# is DNSSEC enabled in the current glibc DNS resolver?

## r16

I just set up DNSSEC on my home test domain, and I would like to verify that my DNS lookups, on both windows 10 and other up to date gentoo boxes are using the extra security.  MSDN claims that as of windows 7, the windows DNS resolver is "security enabled" - I assume that means DNSSEC enabled.  I actually pulled up a power shell and verified that the lookups ran properly.  I guess I just have to trust microsoft - which is another topic entirely.

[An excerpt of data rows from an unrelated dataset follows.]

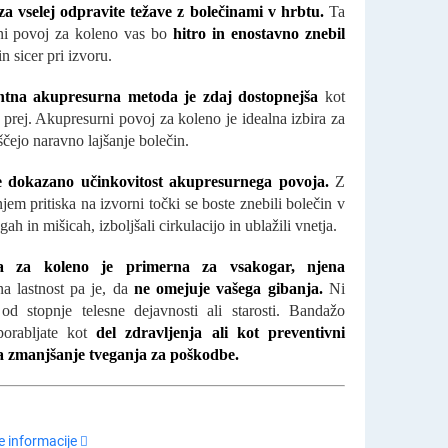
a vselej odpravite težave z bolečinami v hrbtu.
Ta
ni povoj za koleno vas bo
hitro in enostavno znebil
in sicer pri izvoru.
ntna akupresurna metoda je zdaj dostopnejša
kot
 prej. Akupresurni povoj za koleno je idealna izbira za
 iščejo naravno lajšanje bolečin.
e dokazano učinkovitost akupresurnega povoja.
Z
em pritiska na izvorni točki se boste znebili bolečin v
gah in mišicah, izboljšali cirkulacijo in ublažili vnetja.
a za koleno je primerna za vsakogar, njena
na lastnost pa je, da
ne omejuje vašega gibanja.
Ni
od stopnje telesne dejavnosti ali starosti. Bandažo
porabljate kot
del zdravljenja ali kot preventivni
a zmanjšanje tveganja za poškodbe.
 informacije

On my gentoo boxes I can run +dnssec digs all day long and they work great, however, I was not able to determine if the current default glibc resolver getaddrinfo() does DNSSEC by default, and if not what I have to do to make my gentoo boxes do DNSSEC by default.  From a few years back (~2012) I was able to find a libval library and a function val_getaddrinfo() which did DNSSEC but it looks kinda antiquated and its usage doesn't look widespread.  I'm not a linux developer so I'm not intimately familiar with the nuts and bolts of glibc.

Getting DNSSEC working is important, because ultimately I would like to use DNS lookups to securely push kerberos and PKI data to the network with minimal per-client configuration.

Any info / thoughts / ideas on this?

----------

## Ant P.

glibc's resolver doesn't do much of anything, you'll need to run Unbound or BIND if you want DNSSEC.

----------